* **Problem to work on**: Filter the material below down to the lines with the word "rect" and give those lines.
Data provided below:
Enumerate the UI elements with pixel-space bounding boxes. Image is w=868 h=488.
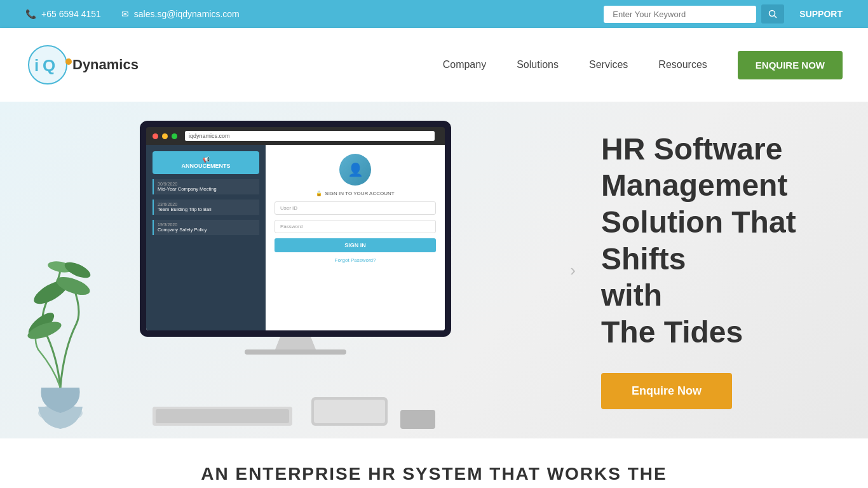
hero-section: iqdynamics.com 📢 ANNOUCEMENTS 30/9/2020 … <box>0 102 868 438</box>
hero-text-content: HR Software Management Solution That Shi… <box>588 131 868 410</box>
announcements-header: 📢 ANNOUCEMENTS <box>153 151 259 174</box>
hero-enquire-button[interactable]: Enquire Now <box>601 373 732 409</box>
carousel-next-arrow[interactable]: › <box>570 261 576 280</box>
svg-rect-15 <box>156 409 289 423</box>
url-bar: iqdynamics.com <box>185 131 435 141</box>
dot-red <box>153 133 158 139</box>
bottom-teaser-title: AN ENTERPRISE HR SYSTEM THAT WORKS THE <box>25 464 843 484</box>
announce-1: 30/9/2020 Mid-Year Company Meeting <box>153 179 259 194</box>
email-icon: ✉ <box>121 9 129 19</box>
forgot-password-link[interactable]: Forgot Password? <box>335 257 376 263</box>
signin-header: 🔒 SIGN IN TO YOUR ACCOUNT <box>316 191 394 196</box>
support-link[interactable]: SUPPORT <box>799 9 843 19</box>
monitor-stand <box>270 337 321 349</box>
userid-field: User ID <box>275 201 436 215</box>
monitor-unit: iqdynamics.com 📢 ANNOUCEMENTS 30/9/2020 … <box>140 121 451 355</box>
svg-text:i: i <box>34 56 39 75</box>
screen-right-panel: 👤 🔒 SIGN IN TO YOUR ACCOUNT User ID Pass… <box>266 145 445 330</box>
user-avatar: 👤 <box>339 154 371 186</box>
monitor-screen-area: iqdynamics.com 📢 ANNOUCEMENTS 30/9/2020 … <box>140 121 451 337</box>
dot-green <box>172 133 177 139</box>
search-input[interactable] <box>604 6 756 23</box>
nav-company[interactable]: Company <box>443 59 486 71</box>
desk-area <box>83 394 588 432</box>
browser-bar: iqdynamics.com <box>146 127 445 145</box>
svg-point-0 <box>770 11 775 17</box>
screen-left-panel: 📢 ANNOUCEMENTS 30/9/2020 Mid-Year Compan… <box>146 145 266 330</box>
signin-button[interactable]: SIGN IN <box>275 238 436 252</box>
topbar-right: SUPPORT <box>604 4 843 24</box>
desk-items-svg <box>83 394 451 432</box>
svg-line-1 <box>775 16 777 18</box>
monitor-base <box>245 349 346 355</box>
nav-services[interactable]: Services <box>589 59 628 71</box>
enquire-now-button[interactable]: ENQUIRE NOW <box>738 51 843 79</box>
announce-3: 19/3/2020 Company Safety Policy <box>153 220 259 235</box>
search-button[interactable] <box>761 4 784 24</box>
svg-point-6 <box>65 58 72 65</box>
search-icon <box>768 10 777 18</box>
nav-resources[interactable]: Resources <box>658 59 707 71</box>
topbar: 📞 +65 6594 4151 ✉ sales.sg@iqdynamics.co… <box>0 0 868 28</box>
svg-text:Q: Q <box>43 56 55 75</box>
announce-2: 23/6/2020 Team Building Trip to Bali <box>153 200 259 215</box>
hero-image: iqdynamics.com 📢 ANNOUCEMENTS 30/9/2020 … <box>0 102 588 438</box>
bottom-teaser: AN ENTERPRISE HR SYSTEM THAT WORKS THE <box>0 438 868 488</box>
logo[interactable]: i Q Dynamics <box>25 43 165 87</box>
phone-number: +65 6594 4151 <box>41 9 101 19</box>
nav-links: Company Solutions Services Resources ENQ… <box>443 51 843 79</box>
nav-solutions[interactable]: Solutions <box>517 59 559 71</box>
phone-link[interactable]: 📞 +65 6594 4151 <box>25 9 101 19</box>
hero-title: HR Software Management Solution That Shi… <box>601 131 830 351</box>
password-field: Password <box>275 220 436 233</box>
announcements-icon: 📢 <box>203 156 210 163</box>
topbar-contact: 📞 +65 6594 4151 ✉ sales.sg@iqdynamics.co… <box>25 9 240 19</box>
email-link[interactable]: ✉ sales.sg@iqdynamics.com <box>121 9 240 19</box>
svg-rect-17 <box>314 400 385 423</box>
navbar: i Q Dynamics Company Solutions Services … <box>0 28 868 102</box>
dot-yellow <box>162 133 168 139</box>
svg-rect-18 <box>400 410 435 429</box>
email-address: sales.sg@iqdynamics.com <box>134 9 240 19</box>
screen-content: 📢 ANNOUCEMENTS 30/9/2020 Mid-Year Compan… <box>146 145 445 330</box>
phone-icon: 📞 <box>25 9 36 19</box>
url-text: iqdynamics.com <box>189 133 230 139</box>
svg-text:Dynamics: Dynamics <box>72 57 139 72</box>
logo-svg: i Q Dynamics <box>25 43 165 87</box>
End of Data provided.
* **Answer space**:
svg-rect-15 <box>156 409 289 423</box>
svg-rect-17 <box>314 400 385 423</box>
svg-rect-18 <box>400 410 435 429</box>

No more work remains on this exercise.